F proposition n° 64 : centrer les instances existantes sur les sujets délinquance / ville / violences urbaines en quatre configurations :


- une instance consultative départementale,


- une instance consultative communale ou intercommunale,


- une instance d'orientation départementale,


- une instance opérationnelle communale, intercommunale ou de quartier selon les cas, qui est celle du contrat de sécurité .

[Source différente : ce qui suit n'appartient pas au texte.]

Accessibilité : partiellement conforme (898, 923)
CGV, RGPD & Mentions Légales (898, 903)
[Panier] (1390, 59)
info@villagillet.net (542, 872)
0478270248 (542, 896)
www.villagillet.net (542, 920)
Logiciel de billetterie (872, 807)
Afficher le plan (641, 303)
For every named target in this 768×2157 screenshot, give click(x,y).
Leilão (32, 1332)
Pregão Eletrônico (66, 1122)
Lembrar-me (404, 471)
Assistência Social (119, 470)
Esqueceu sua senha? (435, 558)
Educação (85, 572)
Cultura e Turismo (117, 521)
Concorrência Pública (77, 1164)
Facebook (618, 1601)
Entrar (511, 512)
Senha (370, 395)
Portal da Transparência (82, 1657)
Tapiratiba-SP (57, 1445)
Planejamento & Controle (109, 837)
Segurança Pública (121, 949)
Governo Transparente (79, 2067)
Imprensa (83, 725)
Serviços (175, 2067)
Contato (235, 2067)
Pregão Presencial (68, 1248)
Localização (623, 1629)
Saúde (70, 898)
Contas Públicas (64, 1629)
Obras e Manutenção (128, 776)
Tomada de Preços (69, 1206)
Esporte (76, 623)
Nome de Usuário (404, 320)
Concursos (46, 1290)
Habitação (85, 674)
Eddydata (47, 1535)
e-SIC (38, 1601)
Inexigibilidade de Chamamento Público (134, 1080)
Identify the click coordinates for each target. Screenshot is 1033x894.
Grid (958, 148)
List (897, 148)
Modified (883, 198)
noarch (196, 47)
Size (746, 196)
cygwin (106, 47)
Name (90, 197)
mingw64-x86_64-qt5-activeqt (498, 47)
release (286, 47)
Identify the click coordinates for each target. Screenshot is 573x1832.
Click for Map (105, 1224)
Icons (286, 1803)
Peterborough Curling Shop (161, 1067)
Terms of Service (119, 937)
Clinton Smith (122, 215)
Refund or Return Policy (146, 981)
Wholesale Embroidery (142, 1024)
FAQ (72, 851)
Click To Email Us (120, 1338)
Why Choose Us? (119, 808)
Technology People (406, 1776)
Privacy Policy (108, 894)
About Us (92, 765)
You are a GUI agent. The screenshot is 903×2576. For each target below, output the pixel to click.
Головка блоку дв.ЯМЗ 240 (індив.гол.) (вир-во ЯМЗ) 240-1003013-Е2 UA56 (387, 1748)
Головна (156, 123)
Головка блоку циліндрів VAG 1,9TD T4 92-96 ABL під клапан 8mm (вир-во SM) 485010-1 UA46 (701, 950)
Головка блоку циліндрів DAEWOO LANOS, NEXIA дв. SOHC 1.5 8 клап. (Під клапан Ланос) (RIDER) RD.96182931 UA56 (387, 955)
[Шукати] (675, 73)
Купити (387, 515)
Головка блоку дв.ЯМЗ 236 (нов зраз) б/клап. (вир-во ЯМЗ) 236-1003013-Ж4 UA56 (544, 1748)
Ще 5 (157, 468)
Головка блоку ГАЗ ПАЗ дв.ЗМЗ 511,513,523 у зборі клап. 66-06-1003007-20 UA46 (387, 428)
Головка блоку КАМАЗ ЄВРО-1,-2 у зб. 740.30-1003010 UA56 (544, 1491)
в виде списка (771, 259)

F proposition n° 65 : cadrer les contrats de sécurité autour des principes suivants :


- politique ordonnée autour des maires, qui, s'ils n'ont naturellement pas d'autorité sur les fonctionnaires, sont ceux qui ont la vision à la fois la plus précise et la plus opérationnelle du sujet dans leur commune,


- réunions régulières, avec des objectifs précis et une évaluation périodique,


- périodicité adéquate, mais aussi réaliste, pour que les divers services de l'Etat puissent être représentés,


- hiérarchisation des niveaux de compétence : certaines questions ne peuvent être traitées qu'au niveau de l'agglomération (transports, répartition des logements sociaux entre les communes, politique pénale). Le traitement de la petite délinquance relève au contraire du niveau du quartier.


- recherche d'indicateurs quantitatifs mais aussi qualitatifs de réussite.


- nécessité d'un lien effectif et permanent avec les Parquets.


- implication effective des associations de quartiers et plus largement de tous les acteurs dans les zones urbaines difficiles.